*** Available records ***
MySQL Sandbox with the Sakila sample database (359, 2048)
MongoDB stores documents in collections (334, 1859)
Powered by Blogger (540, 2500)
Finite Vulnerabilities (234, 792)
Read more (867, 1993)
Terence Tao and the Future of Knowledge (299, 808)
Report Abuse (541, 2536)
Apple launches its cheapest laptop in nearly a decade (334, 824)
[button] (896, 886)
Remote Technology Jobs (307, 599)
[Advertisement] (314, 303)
*** End of Available records ***
- [Prompt]: Output exactly the span of lines beginning at the first line of the records and ending at the line that holds "Report Abuse (541, 2536)", inclusive, with no other text.

- [Response for this exercise]:
MySQL Sandbox with the Sakila sample database (359, 2048)
MongoDB stores documents in collections (334, 1859)
Powered by Blogger (540, 2500)
Finite Vulnerabilities (234, 792)
Read more (867, 1993)
Terence Tao and the Future of Knowledge (299, 808)
Report Abuse (541, 2536)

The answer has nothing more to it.